If you want to license your design to others, you certainly can't just offer up the RTL code for free. Otherwise, the buyer could directly look at your code, understand the concept, and implement it themselves. Protecting hardware intellectual property rights is so important that IEEE even has a standard IEEE 1735 to address this issue. All major EDA (Electronic Design Automation) vendors have tools that support IEEE 1735; the latest version is the second edition, released in 2023.

The operating principle behind it can be briefly summarized as follows:

  1. Each EDA vendor, if following the IEEE1735 standard, will retain a private key and publicly publish the corresponding public key.
  2. When providing IP, the IP vendor applies for the public key from the EDA vendor or uses the published public key to encrypt an AES key.
  3. Encrypt the entire file with the AES key and send it to the IP user.

When the IP user opens the encrypted file with EDA software, the software can decrypt the AES key encrypted by the public key because it carries the private keys of various vendors. Once the AES key is obtained, the file can be decrypted. Without the private key, others cannot derive the AES key, thus achieving the protection of the implementation.
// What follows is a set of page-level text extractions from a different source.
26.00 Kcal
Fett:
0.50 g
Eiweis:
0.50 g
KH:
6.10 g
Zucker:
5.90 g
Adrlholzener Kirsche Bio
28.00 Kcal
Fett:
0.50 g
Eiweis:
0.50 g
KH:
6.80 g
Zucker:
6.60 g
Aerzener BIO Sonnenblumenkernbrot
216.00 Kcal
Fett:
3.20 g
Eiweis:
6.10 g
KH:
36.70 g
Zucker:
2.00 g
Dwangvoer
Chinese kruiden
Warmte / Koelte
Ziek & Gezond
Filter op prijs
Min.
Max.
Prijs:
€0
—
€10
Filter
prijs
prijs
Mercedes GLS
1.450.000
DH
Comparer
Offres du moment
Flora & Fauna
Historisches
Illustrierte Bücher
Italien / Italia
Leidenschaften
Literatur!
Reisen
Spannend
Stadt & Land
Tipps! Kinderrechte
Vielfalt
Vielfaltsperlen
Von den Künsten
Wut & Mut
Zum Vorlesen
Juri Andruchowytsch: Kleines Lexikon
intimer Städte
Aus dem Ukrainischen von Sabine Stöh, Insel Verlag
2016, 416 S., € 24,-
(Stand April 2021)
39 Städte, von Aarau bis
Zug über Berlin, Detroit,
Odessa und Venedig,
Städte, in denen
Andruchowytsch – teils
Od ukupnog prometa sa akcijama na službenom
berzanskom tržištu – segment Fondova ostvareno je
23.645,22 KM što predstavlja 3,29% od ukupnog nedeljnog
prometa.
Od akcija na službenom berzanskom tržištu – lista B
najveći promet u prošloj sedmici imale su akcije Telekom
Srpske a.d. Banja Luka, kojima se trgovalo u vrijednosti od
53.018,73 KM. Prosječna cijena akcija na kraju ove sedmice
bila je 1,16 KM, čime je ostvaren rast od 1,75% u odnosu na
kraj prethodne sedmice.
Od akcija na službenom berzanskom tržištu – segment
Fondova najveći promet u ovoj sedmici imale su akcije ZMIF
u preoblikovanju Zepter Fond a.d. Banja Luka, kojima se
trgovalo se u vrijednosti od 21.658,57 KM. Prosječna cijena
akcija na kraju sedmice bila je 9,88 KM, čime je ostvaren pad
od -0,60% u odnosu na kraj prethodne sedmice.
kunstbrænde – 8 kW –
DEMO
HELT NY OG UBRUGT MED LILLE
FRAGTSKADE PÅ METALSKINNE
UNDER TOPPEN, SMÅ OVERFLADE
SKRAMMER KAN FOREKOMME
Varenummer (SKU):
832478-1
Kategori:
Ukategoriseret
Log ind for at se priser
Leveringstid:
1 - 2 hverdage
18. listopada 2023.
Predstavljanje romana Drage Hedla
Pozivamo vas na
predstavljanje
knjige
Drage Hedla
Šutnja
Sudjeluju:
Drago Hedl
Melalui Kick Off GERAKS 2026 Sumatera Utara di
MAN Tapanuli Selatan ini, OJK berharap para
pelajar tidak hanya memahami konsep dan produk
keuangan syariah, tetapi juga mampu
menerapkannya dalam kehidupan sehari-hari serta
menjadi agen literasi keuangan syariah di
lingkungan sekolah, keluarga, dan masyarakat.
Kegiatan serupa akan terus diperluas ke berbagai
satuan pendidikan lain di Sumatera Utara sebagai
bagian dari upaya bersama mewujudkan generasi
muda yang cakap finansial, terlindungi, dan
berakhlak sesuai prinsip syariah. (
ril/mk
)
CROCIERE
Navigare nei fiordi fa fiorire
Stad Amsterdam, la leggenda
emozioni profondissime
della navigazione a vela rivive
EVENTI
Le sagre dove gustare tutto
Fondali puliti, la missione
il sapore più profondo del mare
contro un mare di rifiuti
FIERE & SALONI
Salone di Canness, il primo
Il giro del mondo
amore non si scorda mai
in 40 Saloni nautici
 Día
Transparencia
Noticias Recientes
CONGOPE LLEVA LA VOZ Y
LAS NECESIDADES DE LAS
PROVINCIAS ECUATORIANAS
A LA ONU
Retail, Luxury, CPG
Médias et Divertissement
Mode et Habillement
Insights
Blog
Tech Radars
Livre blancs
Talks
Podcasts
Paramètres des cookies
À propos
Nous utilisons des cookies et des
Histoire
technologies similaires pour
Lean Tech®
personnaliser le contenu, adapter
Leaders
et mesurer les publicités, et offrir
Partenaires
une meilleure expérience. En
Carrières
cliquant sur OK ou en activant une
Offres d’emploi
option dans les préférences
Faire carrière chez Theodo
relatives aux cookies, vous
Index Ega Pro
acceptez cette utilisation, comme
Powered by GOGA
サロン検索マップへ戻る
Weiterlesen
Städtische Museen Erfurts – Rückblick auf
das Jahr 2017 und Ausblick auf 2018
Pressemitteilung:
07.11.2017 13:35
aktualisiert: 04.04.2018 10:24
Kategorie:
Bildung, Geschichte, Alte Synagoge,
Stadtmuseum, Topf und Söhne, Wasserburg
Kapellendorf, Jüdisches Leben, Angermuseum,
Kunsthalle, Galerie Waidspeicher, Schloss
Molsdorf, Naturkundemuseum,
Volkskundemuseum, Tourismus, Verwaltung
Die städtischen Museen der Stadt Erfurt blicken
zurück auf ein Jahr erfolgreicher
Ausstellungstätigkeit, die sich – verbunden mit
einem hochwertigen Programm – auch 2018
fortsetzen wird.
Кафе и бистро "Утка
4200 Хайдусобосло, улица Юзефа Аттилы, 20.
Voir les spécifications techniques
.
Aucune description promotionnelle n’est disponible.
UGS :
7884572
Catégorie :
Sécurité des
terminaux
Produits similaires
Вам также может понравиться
Putting theory aside, the mainstream examples currently use the RSA public key cryptosystem combined with the AES-128-CBC mode, and there have been incidents of security vulnerabilities . Of course, this is not the fault of the vendors, as the private key, once written into the software, must be located somewhere. At worst, it can almost certainly be retrieved from memory. To effectively mitigate this issue, obtaining a key from the vendor via the network during decryption may be the only solution, but this would prevent offline execution.

Currently, this vulnerability is not considered too severe, but I believe the reliance is more on industry norms rather than encryption. Encryption might add some resistance but isn’t foolproof. Certainly, you can break the private key to crack the IP you've paid dearly for, but what then? Will you release it online without charge? That would be using my money for charity, wouldn’t it? Will you secretly license it privately? If you bought something from someone and started licensing the same thing after some time, the IP seller is sure to report you… After that, the whole industry will know you are violating intellectual property rights, so who would dare give you anything to use?

Three Levels of IP

As described in this reference document What is the difference between soft macro and hard macro? , in the hardware industry, IP is roughly divided into three types based on its position in the overall process: Soft Macro, Firm Macro, and Hard Macro I only learned about this while writing this article. This paper attacking IEEE 1735 How Not to Protect Your IP – An Industry-Wide Break of IEEE 1735 Implementations contains a relevant diagram:

DifferentIP

In brief, Soft -> Firm -> Hard binds increasingly closely to the actual hardware. Soft IP is still source code; Firm IP has been converted to a Netlist; Hard IP is already at the Layout level.

Soft Macro

Soft Macro provides a synthesizable RTL implementation that can be used on both FPGAs and as ASICs. However, Soft Macro also has corresponding drawbacks. Because the Design Constraint is set during synthesis, the process technology used by consumers may not be what you envisioned during design. For example, the designer might have used an excellent library capable of achieving a 100 MHz timing, but the buyer’s process and library might not support certain critical operations, ultimately synthesizing only to 75 MHz. These uncertainties are inherent in Soft Macro, so final PPA (Performance, Power, Area) and other parameters need careful examination.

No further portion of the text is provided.